Challenger, Meteor, and Discovery: the names say it all. These were single-ship operations. No matter how long and ambitious the journeys they made, the outcome of their expeditions was constrained by the simple fact of having been made by a sole ship. Measurements were by necessity taken one after another—serially—and only after the expeditions finished were they were brought together. By plotting the records of temperature and salinity on a map, lines could be drawn between the dispersed data points. These lines traced what were assumed to be the contours of actual bodies of water in the ocean, masses of water defined as having the same properties. But these maps performed a sleight of hand. By combining in a single image observations that had been made years and sometimes decades apart, they created pictures of the ocean
that gave the appearance of being snapshots of the ocean at a particular moment. In fact, they were idealized—and, in a very real sense, therefore imaginary—average bodies of water, based on measurements widely separated in both time and space.
These atlases suggested the ocean was a very orderly place. Great tongues of water were revealed to be spreading across the ocean. By studying these slablike masses while keeping in mind the basic properties of water—that cold water sinks and spreads and that salty water is heavier than fresher water—it was possible to guess how the water might be flowing. These guesses were the hard-won product of thousands of hours of surveying. They gave specific contours to the theoretical movements of deep water that men such as Rumford and Carpenter had described in the nineteenth century.
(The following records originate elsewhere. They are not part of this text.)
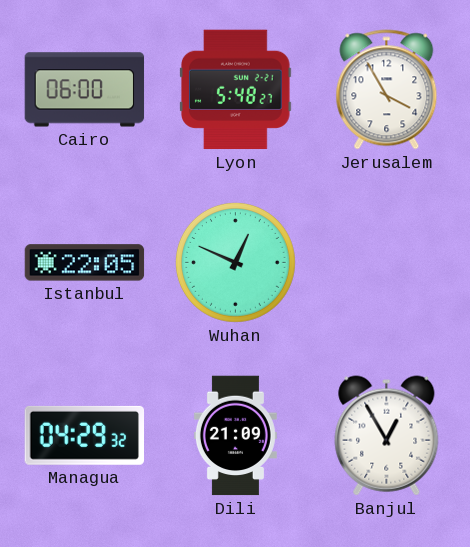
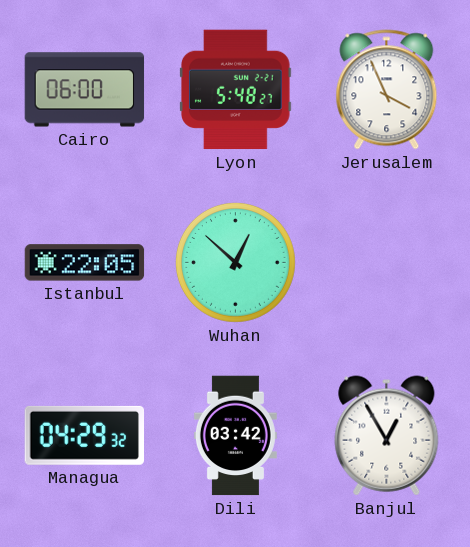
Jerusalem: 3:55 -> 3:56
Wuhan: 12:49 -> 12:52
Dili: 21:09 -> 03:42
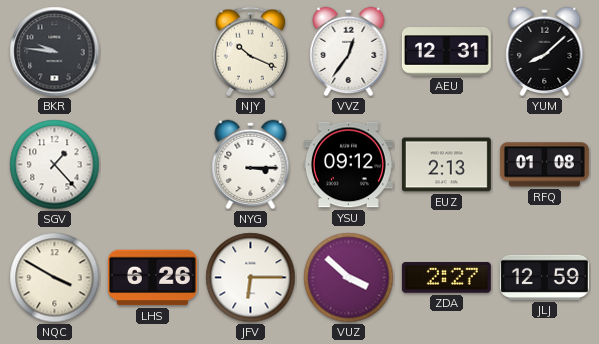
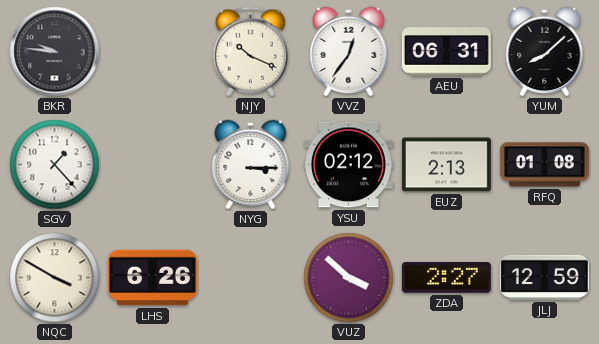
AEU: 12:31 -> 06:31
YSU: 09:12 -> 02:12
JFV: 6:15 -> none
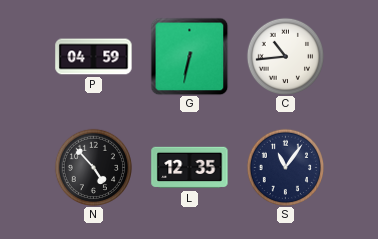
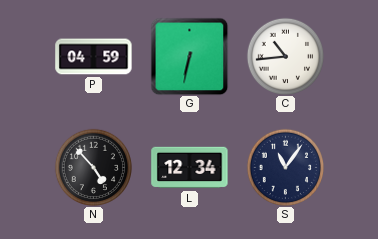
L: 12:35 -> 12:34
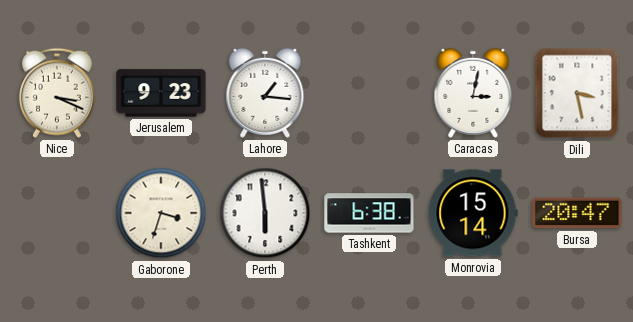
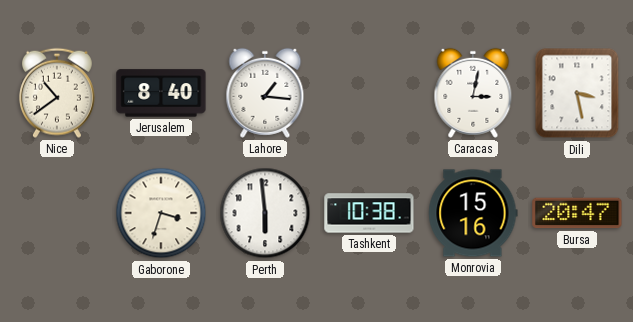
Nice: 3:19 -> 10:39
Jerusalem: 9:23 -> 8:40
Tashkent: 6:38 -> 10:38
Monrovia: 15:14 -> 15:16
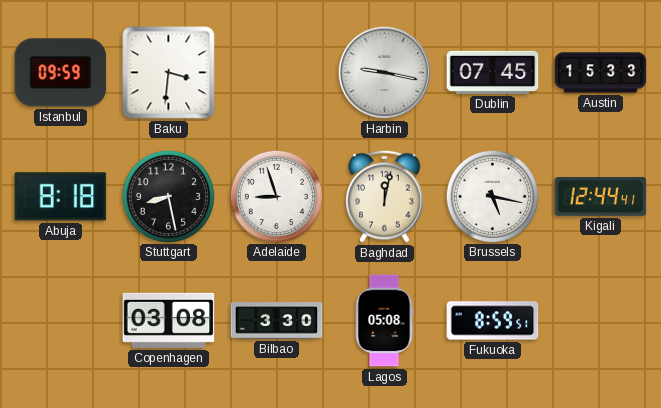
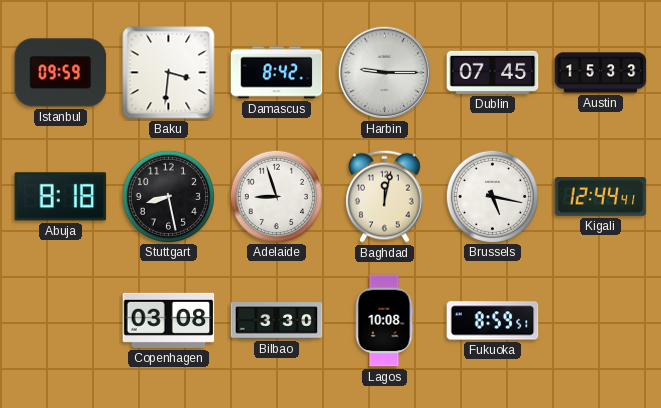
Damascus: none -> 8:42
Harbin: 9:17 -> 9:15
Lagos: 05:08 -> 10:08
On the scales of time and space that these expeditions were able to measure, the ocean was a stable place in which certain large-scale features, such as the Gulf Stream and the world’s other western boundary currents, stood out. Water in this averaged ocean acted more like cooling lava or even solid rock than a fast-moving liquid. There was no drama in these deep waters: nothing like the hurricanes and squalls whipped up on the surface, nothing equivalent to the thunderstorms, fronts, and cyclones of the atmosphere. Instead, there was the slow ooze of cold water as it moved across the ocean floor at a distinctly funereal pace—decades, hundreds, and even thousands of years were needed before much would change. Time passed slowly. Any features of the ocean smaller than several hundred kilometers across and shorter in duration than several hundred days could be (and were) easily missed from one data point to the next. The absence of these phenomena from the data led many to assume they must be absent from the oceans themselves.